> How to complete this task:
Pictures in the records below are skipped; the rest is copied exactly.

> Data for review:
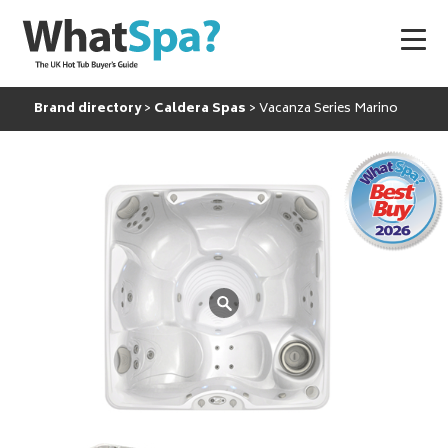
Brand directory
Caldera Spas
Vacanza Series Marino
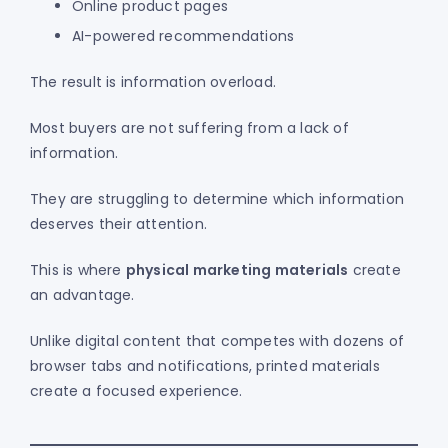
Online product pages
AI-powered recommendations
The result is information overload.
Most buyers are not suffering from a lack of
information.
They are struggling to determine which information
deserves their attention.
This is where
physical marketing materials
create
an advantage.
Unlike digital content that competes with dozens of
browser tabs and notifications, printed materials
create a focused experience.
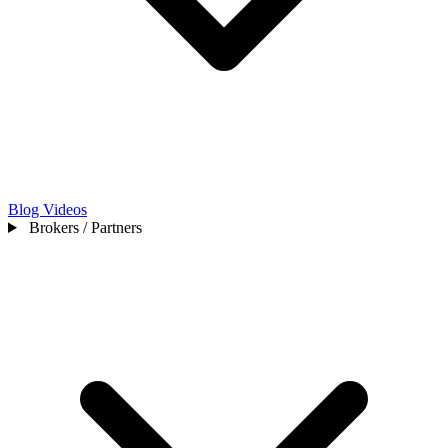
Blog
Videos
Brokers / Partners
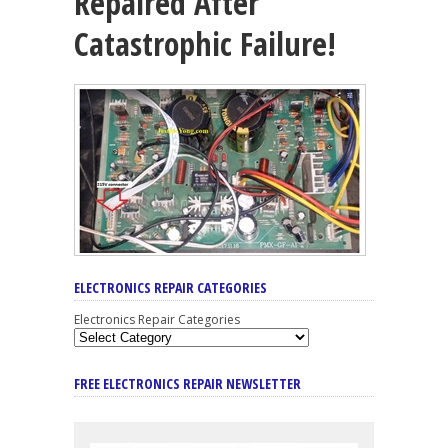
Repaired After
Catastrophic Failure!
ELECTRONICS REPAIR CATEGORIES
Electronics Repair Categories
FREE ELECTRONICS REPAIR NEWSLETTER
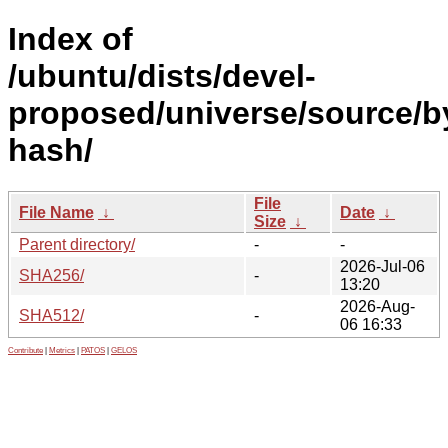
Index of
/ubuntu/dists/devel-
proposed/universe/source/b
hash/
File
File Name
↓
Date
↓
Size
↓
Parent directory/
-
-
2026-Jul-06
SHA256/
-
13:20
2026-Aug-
SHA512/
-
06 16:33
Contribute
|
Metrics
|
PATOS
|
GELOS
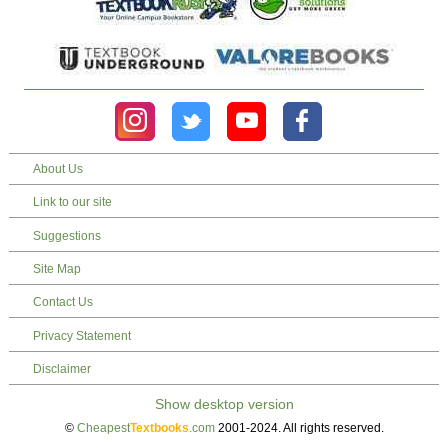
About Us
Link to our site
Suggestions
Site Map
Contact Us
Privacy Statement
Disclaimer
©
Cheapest
Textbooks
.com
2001-2024. All rights reserved.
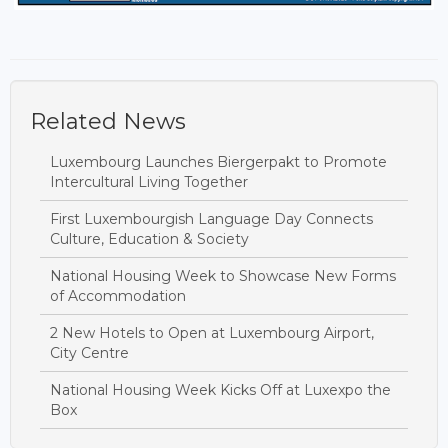
Related News
Luxembourg Launches Biergerpakt to Promote
Intercultural Living Together
First Luxembourgish Language Day Connects
Culture, Education & Society
National Housing Week to Showcase New Forms
of Accommodation
2 New Hotels to Open at Luxembourg Airport,
City Centre
National Housing Week Kicks Off at Luxexpo the
Box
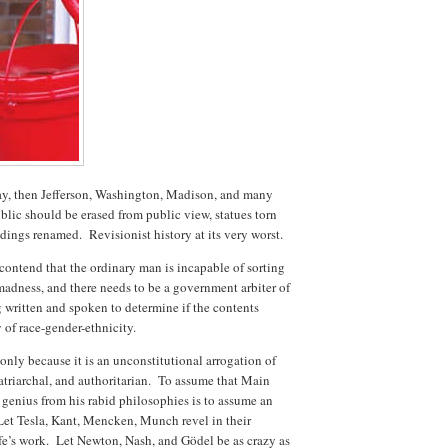
 way, then Jefferson, Washington, Madison, and many
blic should be erased from public view, statues torn
ldings renamed. Revisionist history at its very worst.
contend that the ordinary man is incapable of sorting
 madness, and there needs to be a government arbiter of
g written and spoken to determine if the contents
 of race-gender-ethnicity.
 only because it is an unconstitutional arrogation of
patriarchal, and authoritarian. To assume that Main
ic genius from his rabid philosophies is to assume an
 Let Tesla, Kant, Mencken, Munch revel in their
life’s work. Let Newton, Nash, and Gödel be as crazy as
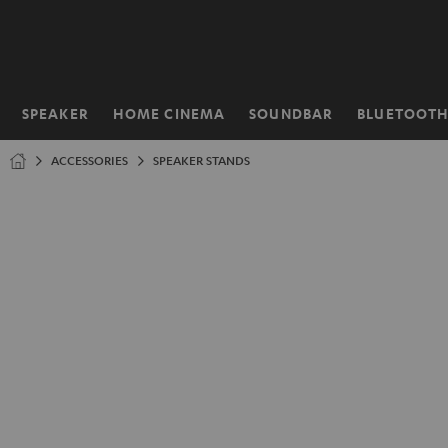
KIP TO
ONTENT
SPEAKER
HOME CINEMA
SOUNDBAR
BLUETOOT
Home
ACCESSORIES
SPEAKER STANDS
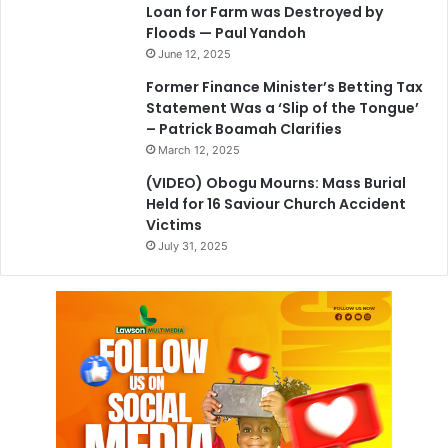
Loan for Farm was Destroyed by
Floods — Paul Yandoh
June 12, 2025
Former Finance Minister’s Betting Tax
Statement Was a ‘Slip of the Tongue’
– Patrick Boamah Clarifies
March 12, 2025
(VIDEO) Obogu Mourns: Mass Burial
Held for 16 Saviour Church Accident
Victims
July 31, 2025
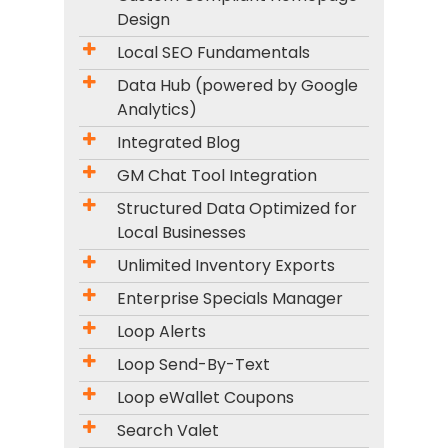
Design
Local SEO Fundamentals
Data Hub (powered by Google
Analytics)
Integrated Blog
GM Chat Tool Integration
Structured Data Optimized for
Local Businesses
Unlimited Inventory Exports
Enterprise Specials Manager
Loop Alerts
Loop Send-By-Text
Loop eWallet Coupons
Search Valet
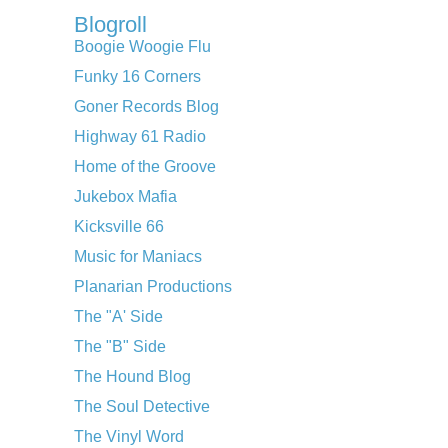
Blogroll
Boogie Woogie Flu
Funky 16 Corners
Goner Records Blog
Highway 61 Radio
Home of the Groove
Jukebox Mafia
Kicksville 66
Music for Maniacs
Planarian Productions
The "A' Side
The "B" Side
The Hound Blog
The Soul Detective
The Vinyl Word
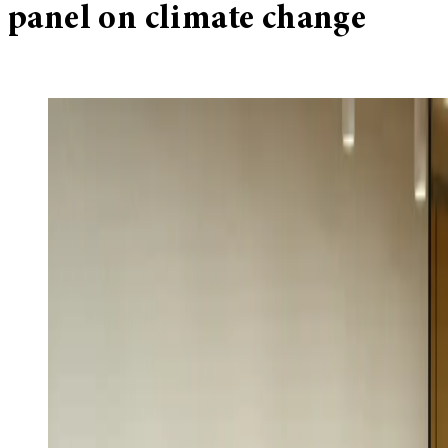
panel on climate change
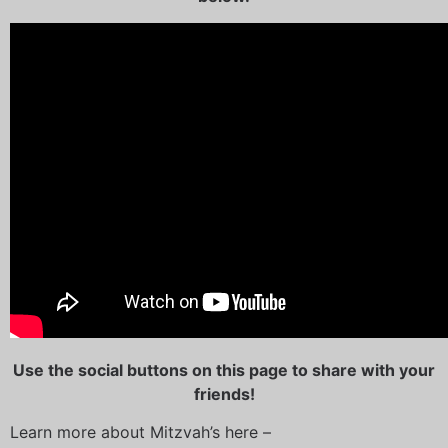
U
se the social buttons on this page to share with your
friends!
Learn more about Mitzvah’s here –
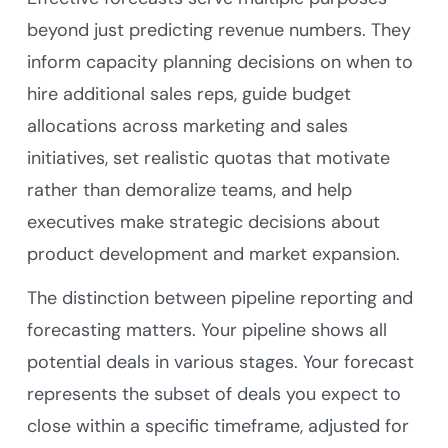
beyond just predicting revenue numbers. They
inform capacity planning decisions on when to
hire additional sales reps, guide budget
allocations across marketing and sales
initiatives, set realistic quotas that motivate
rather than demoralize teams, and help
executives make strategic decisions about
product development and market expansion.
The distinction between pipeline reporting and
forecasting matters. Your pipeline shows all
potential deals in various stages. Your forecast
represents the subset of deals you expect to
close within a specific timeframe, adjusted for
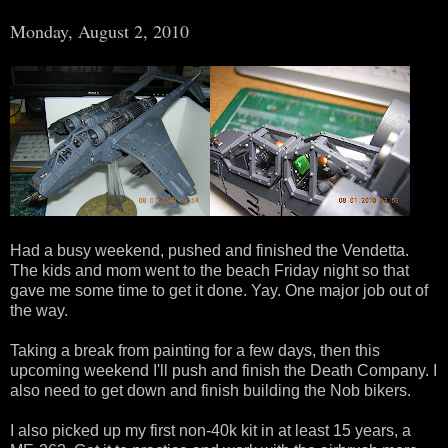
Monday, August 2, 2010
Had a busy weekend, pushed and finished the Vendetta.
The kids and mom went to the beach Friday night so that
gave me some time to get it done. Yay. One major job out of
the way.
Taking a break from painting for a few days, then this
upcoming weekend I'll push and finish the Death Company. I
also need to get down and finish building the Nob bikers.
I also picked up my first non-40k kit in at least 15 years, a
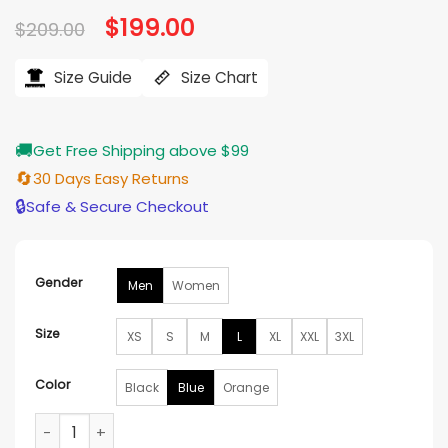
based on
Original
$
199.00
Current
$
209.00
customer
price
price
ratings
was:
is:
$209.00.
$199.00.
Size Guide
Size Chart
🚚
Get Free Shipping above $99
🔄
30 Days Easy Returns
🔒
Safe & Secure Checkout
Gender
Men
Women
Size
XS
S
M
L
XL
XXL
3XL
Color
Black
Blue
Orange
Pelle Pelle x All Star New York Jacket quantity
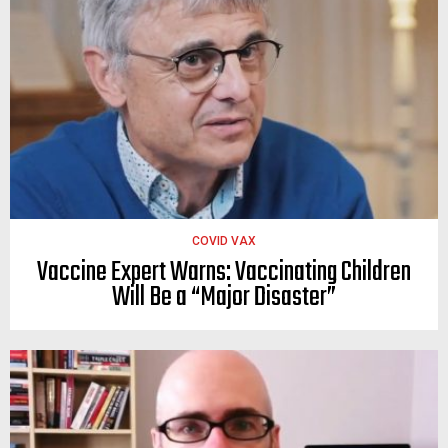
COVID VAX
Vaccine Expert Warns: Vaccinating Children
Will Be a “Major Disaster”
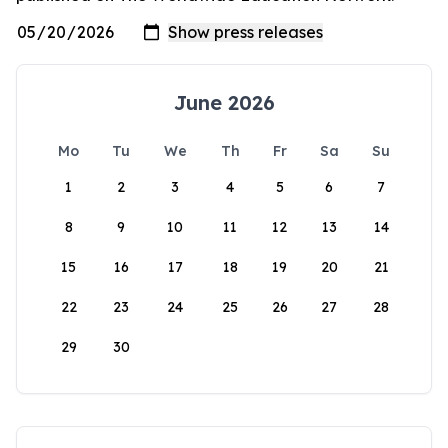
June 2026
Mo
Tu
We
Th
Fr
Sa
Su
1
2
3
4
5
6
7
8
9
10
11
12
13
14
15
16
17
18
19
20
21
22
23
24
25
26
27
28
29
30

> Answer to the problem:
Brand directory
Caldera Spas
Vacanza Series Marino
Online product pages
AI-powered recommendations
The result is information overload.
Most buyers are not suffering from a lack of
information.
They are struggling to determine which information
deserves their attention.
This is where
physical marketing materials
create
an advantage.
Unlike digital content that competes with dozens of
browser tabs and notifications, printed materials
create a focused experience.
Blog
Videos
Brokers / Partners
Repaired After
Catastrophic Failure!
ELECTRONICS REPAIR CATEGORIES
Electronics Repair Categories
FREE ELECTRONICS REPAIR NEWSLETTER
Index of
/ubuntu/dists/devel-
proposed/universe/source/b
hash/
File
File Name
↓
Date
↓
Size
↓
Parent directory/
-
-
2026-Jul-06
SHA256/
-
13:20
2026-Aug-
SHA512/
-
06 16:33
Contribute
|
Metrics
|
PATOS
|
GELOS
About Us
Link to our site
Suggestions
Site Map
Contact Us
Privacy Statement
Disclaimer
©
Cheapest
Textbooks
.com
2001-2024. All rights reserved.
Related News
Luxembourg Launches Biergerpakt to Promote
Intercultural Living Together
First Luxembourgish Language Day Connects
Culture, Education & Society
National Housing Week to Showcase New Forms
of Accommodation
2 New Hotels to Open at Luxembourg Airport,
City Centre
National Housing Week Kicks Off at Luxexpo the
Box
 way, then Jefferson, Washington, Madison, and many
blic should be erased from public view, statues torn
ldings renamed. Revisionist history at its very worst.
contend that the ordinary man is incapable of sorting
 madness, and there needs to be a government arbiter of
g written and spoken to determine if the contents
 of race-gender-ethnicity.
 only because it is an unconstitutional arrogation of
patriarchal, and authoritarian. To assume that Main
ic genius from his rabid philosophies is to assume an
 Let Tesla, Kant, Mencken, Munch revel in their
life’s work. Let Newton, Nash, and Gödel be as crazy as
KIP TO
ONTENT
SPEAKER
HOME CINEMA
SOUNDBAR
BLUETOOT
Home
ACCESSORIES
SPEAKER STANDS
Loan for Farm was Destroyed by
Floods — Paul Yandoh
June 12, 2025
Former Finance Minister’s Betting Tax
Statement Was a ‘Slip of the Tongue’
– Patrick Boamah Clarifies
March 12, 2025
(VIDEO) Obogu Mourns: Mass Burial
Held for 16 Saviour Church Accident
Victims
July 31, 2025
Design
Local SEO Fundamentals
Data Hub (powered by Google
Analytics)
Integrated Blog
GM Chat Tool Integration
Structured Data Optimized for
Local Businesses
Unlimited Inventory Exports
Enterprise Specials Manager
Loop Alerts
Loop Send-By-Text
Loop eWallet Coupons
Search Valet
Blogroll
Boogie Woogie Flu
Funky 16 Corners
Goner Records Blog
Highway 61 Radio
Home of the Groove
Jukebox Mafia
Kicksville 66
Music for Maniacs
Planarian Productions
The "A' Side
The "B" Side
The Hound Blog
The Soul Detective
The Vinyl Word
panel on climate change
U
se the social buttons on this page to share with your
friends!
Learn more about Mitzvah’s here –
beyond just predicting revenue numbers. They
inform capacity planning decisions on when to
hire additional sales reps, guide budget
allocations across marketing and sales
initiatives, set realistic quotas that motivate
rather than demoralize teams, and help
executives make strategic decisions about
product development and market expansion.
The distinction between pipeline reporting and
forecasting matters. Your pipeline shows all
potential deals in various stages. Your forecast
represents the subset of deals you expect to
close within a specific timeframe, adjusted for
Monday, August 2, 2010
Had a busy weekend, pushed and finished the Vendetta.
The kids and mom went to the beach Friday night so that
gave me some time to get it done. Yay. One major job out of
the way.
Taking a break from painting for a few days, then this
upcoming weekend I'll push and finish the Death Company. I
also need to get down and finish building the Nob bikers.
I also picked up my first non-40k kit in at least 15 years, a
based on
Original
$
199.00
Current
$
209.00
customer
price
price
ratings
was:
is:
$209.00.
$199.00.
Size Guide
Size Chart
🚚
Get Free Shipping above $99
🔄
30 Days Easy Returns
🔒
Safe & Secure Checkout
Gender
Men
Women
Size
XS
S
M
L
XL
XXL
3XL
Color
Black
Blue
Orange
Pelle Pelle x All Star New York Jacket quantity
COVID VAX
Vaccine Expert Warns: Vaccinating Children
Will Be a “Major Disaster”
June 2026
Mo
Tu
We
Th
Fr
Sa
Su
1
2
3
4
5
6
7
8
9
10
11
12
13
14
15
16
17
18
19
20
21
22
23
24
25
26
27
28
29
30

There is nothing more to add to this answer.